**What you need to do**
Please copy the data below exactly; none of the pictures in it belong in the copy.

-- -- --

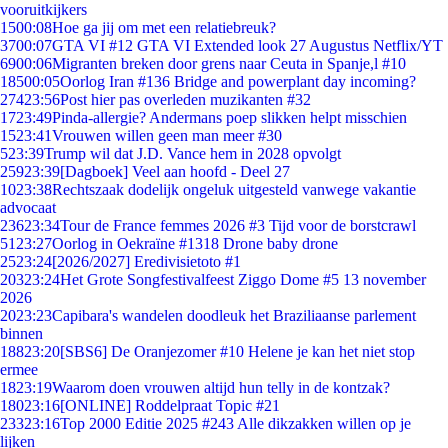
vooruitkijkers
15
00:08
Hoe ga jij om met een relatiebreuk?
37
00:07
GTA VI #12 GTA VI Extended look 27 Augustus Netflix/YT
69
00:06
Migranten breken door grens naar Ceuta in Spanje,l #10
185
00:05
Oorlog Iran #136 Bridge and powerplant day incoming?
274
23:56
Post hier pas overleden muzikanten #32
17
23:49
Pinda-allergie? Andermans poep slikken helpt misschien
15
23:41
Vrouwen willen geen man meer #30
5
23:39
Trump wil dat J.D. Vance hem in 2028 opvolgt
259
23:39
[Dagboek] Veel aan hoofd - Deel 27
10
23:38
Rechtszaak dodelijk ongeluk uitgesteld vanwege vakantie
advocaat
236
23:34
Tour de France femmes 2026 #3 Tijd voor de borstcrawl
51
23:27
Oorlog in Oekraïne #1318 Drone baby drone
25
23:24
[2026/2027] Eredivisietoto #1
203
23:24
Het Grote Songfestivalfeest Ziggo Dome #5 13 november
2026
20
23:23
Capibara's wandelen doodleuk het Braziliaanse parlement
binnen
188
23:20
[SBS6] De Oranjezomer #10 Helene je kan het niet stop
ermee
18
23:19
Waarom doen vrouwen altijd hun telly in de kontzak?
180
23:16
[ONLINE] Roddelpraat Topic #21
233
23:16
Top 2000 Editie 2025 #243 Alle dikzakken willen op je
lijken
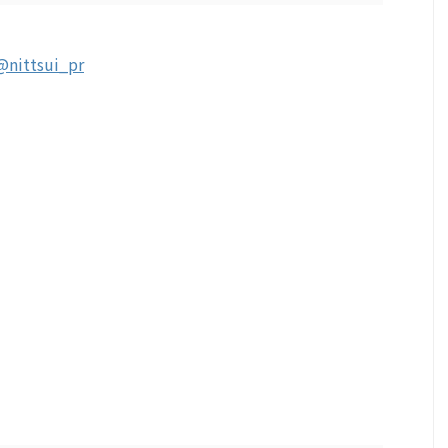
@nittsui_pr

-- -- --

**Solved exercise**
vooruitkijkers
15
00:08
Hoe ga jij om met een relatiebreuk?
37
00:07
GTA VI #12 GTA VI Extended look 27 Augustus Netflix/YT
69
00:06
Migranten breken door grens naar Ceuta in Spanje,l #10
185
00:05
Oorlog Iran #136 Bridge and powerplant day incoming?
274
23:56
Post hier pas overleden muzikanten #32
17
23:49
Pinda-allergie? Andermans poep slikken helpt misschien
15
23:41
Vrouwen willen geen man meer #30
5
23:39
Trump wil dat J.D. Vance hem in 2028 opvolgt
259
23:39
[Dagboek] Veel aan hoofd - Deel 27
10
23:38
Rechtszaak dodelijk ongeluk uitgesteld vanwege vakantie
advocaat
236
23:34
Tour de France femmes 2026 #3 Tijd voor de borstcrawl
51
23:27
Oorlog in Oekraïne #1318 Drone baby drone
25
23:24
[2026/2027] Eredivisietoto #1
203
23:24
Het Grote Songfestivalfeest Ziggo Dome #5 13 november
2026
20
23:23
Capibara's wandelen doodleuk het Braziliaanse parlement
binnen
188
23:20
[SBS6] De Oranjezomer #10 Helene je kan het niet stop
ermee
18
23:19
Waarom doen vrouwen altijd hun telly in de kontzak?
180
23:16
[ONLINE] Roddelpraat Topic #21
233
23:16
Top 2000 Editie 2025 #243 Alle dikzakken willen op je
lijken
@nittsui_pr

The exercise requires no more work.